A partir daí não tinha mais o que ambicionar, dedicou sua vida a tentar evitar que Lula tivesse o sucesso, dentro e fora do Brasil, que ele não teve. Daí a dedicação dele a políticas golpistas, quando foram perdendo sucessivamente as eleições contra o PT. Essa a maior amargura dele.
Até que o caso da sua relação com Mirian Dutra veio à luz, depois de escondido da Ruth Cardoso, com a conivência da mídia. Ele esperou a morte de Ruth para assumir publicamente o filho, em meio a conflitos com seus filhos, que o obrigaram a fazer os dois DNAs.
Mas no plano pessoal tudo parecia sob controle para FHC, casado com sua secretária, com propriedades pessoais que lhe permitem vida luxuosa, até que Mirian resolveu contar a verdadeira versão do caso com ele. Afetou o âmago do orgulho pessoal de FHC. Caiu do pedestal de homem acima das picuinhas, para cair na boca do povo, da pior maneira possível.

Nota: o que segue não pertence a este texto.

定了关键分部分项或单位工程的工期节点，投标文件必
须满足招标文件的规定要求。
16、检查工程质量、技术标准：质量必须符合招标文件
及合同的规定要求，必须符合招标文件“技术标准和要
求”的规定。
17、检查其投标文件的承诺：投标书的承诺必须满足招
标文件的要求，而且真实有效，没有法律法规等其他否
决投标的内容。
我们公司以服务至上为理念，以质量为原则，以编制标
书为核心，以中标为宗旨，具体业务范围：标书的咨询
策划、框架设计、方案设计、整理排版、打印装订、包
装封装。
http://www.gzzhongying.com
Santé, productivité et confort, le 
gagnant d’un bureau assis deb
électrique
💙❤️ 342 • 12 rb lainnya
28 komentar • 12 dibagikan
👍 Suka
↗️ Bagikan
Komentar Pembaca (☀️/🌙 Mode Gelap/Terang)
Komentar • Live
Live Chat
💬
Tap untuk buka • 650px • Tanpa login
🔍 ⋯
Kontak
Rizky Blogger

Entre envio escondido de pagamentos ao exterior, empresa nas Ilhas Cayman, referências depreciativas a sua esposa, Ruth, entre tantas outras coisas, sua imagem desmorona como uma estátua que se estatela no solo e se parte irremediavelmente em mil pedaços.

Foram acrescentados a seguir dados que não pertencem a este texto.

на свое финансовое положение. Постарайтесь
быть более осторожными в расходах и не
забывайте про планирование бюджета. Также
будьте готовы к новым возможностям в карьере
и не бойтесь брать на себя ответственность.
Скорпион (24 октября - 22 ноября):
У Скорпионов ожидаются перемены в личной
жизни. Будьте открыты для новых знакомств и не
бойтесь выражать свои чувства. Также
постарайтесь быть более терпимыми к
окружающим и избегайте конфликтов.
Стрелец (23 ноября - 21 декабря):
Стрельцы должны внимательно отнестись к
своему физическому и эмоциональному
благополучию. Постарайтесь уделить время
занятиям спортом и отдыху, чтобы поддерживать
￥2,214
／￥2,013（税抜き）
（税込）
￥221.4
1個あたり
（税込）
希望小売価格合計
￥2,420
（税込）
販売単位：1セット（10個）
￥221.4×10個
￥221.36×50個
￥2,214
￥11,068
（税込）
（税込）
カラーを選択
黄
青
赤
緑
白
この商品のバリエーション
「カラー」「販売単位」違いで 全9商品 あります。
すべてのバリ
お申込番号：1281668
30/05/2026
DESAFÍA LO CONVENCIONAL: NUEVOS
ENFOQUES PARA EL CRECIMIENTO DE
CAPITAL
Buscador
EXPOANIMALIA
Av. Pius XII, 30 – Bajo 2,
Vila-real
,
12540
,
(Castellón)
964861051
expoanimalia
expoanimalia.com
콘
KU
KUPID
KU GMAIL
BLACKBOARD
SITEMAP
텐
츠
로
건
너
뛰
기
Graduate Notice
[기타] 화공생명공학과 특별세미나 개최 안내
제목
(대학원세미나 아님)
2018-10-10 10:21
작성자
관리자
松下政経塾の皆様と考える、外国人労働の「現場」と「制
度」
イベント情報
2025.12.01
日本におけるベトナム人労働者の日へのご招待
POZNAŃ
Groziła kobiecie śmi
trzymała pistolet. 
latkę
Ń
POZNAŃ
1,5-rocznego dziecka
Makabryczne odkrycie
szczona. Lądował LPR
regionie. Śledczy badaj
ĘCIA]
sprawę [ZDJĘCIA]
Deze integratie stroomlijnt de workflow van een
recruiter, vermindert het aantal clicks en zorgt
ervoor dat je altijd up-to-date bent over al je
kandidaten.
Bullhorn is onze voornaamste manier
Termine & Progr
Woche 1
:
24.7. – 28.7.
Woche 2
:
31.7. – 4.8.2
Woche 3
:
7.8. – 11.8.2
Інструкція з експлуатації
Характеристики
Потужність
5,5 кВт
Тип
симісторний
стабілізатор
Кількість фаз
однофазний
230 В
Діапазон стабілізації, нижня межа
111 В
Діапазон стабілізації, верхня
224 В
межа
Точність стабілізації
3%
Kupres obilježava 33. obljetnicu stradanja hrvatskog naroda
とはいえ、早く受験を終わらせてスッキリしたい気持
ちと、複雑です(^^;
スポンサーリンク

O intelectual que ambicionou o poder, que o conquistou, que o usou da forma mais discricionária possível, que jogou no lixo sua carreira acadêmica para tentar se projetar como estadista, mas terminou derrotado politicamente por Lula, impotente para promover golpes e, finalmente, ferido de morte na sua vaidade, pela revelação do homem hipócrita que ele sempre foi. Se fecha assim sua biografia pública e privada, da pior maneira possível para ele.